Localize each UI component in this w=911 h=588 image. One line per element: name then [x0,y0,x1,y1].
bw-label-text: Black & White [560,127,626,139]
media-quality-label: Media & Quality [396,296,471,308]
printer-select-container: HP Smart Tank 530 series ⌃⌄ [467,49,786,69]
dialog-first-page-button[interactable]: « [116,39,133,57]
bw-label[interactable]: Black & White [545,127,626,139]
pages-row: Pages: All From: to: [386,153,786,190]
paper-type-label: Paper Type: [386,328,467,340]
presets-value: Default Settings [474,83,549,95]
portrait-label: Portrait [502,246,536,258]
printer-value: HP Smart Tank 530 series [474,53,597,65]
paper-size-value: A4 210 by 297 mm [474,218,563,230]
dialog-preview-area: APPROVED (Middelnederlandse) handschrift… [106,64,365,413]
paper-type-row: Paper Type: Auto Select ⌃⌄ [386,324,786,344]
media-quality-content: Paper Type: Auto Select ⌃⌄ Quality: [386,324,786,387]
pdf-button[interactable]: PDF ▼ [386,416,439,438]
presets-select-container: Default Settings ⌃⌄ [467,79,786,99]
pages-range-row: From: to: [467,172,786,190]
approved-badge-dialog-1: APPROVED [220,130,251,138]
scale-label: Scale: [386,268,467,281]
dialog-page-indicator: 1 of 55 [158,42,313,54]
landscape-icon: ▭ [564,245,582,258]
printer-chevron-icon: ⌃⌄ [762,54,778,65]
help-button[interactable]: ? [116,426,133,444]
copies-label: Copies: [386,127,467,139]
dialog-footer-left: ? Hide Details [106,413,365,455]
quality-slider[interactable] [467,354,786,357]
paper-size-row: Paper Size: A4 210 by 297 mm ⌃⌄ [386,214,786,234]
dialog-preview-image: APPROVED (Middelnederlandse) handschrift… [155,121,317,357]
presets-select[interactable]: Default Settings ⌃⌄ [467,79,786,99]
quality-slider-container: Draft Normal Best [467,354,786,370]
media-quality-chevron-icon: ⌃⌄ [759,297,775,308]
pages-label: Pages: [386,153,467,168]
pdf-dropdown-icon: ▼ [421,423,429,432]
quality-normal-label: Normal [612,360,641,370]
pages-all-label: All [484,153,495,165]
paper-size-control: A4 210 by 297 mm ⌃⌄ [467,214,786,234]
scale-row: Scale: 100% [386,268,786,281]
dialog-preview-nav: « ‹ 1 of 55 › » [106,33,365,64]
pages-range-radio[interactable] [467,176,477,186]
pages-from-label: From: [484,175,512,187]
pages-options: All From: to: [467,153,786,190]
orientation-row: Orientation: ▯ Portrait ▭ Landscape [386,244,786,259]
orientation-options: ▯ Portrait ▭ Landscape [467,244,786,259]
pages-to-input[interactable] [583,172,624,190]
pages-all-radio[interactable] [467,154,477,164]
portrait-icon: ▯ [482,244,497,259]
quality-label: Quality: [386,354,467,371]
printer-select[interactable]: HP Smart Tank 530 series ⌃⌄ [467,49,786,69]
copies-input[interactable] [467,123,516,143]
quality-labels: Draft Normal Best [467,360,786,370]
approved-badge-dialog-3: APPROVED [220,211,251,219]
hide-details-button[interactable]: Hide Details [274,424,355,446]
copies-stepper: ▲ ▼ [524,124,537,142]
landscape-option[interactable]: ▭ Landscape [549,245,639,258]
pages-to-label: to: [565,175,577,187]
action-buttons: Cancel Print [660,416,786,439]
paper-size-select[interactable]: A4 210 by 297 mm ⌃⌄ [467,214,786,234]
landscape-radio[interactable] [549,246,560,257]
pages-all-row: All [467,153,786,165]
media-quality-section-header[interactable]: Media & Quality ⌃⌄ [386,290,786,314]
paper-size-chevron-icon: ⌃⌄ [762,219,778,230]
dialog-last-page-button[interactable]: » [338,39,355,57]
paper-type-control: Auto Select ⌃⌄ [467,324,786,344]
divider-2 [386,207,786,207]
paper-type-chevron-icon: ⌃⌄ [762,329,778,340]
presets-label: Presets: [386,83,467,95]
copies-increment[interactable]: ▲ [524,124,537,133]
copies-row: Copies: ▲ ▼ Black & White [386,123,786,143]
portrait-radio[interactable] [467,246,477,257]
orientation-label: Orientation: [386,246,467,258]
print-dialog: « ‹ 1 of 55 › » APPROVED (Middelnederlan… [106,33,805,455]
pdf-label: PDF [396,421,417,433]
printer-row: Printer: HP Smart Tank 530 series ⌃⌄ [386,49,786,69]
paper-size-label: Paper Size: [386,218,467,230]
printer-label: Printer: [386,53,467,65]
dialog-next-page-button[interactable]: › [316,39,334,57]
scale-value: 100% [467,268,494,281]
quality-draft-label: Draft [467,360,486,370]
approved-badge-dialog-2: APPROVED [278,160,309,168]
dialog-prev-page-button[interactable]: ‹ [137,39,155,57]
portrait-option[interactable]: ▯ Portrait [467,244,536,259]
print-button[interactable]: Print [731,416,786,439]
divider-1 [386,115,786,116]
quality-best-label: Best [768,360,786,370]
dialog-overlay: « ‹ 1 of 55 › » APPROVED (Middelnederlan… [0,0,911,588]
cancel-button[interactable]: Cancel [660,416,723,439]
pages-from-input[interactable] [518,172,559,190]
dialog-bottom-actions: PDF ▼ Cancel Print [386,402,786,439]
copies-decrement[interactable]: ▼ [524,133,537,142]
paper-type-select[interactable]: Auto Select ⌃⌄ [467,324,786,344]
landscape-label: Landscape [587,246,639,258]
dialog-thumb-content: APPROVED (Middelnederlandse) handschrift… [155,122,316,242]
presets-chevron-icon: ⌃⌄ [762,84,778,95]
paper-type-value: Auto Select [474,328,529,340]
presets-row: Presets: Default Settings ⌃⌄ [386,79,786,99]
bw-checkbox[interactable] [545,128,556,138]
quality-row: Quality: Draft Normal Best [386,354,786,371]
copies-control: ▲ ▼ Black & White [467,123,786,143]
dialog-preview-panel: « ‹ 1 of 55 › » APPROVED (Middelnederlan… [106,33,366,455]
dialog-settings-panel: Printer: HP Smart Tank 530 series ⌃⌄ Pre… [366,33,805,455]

------------------------

→ **Work item**
How many lines in the records above contain the word "content"? Answer with the number alone.

→ **Response to the exercise**
2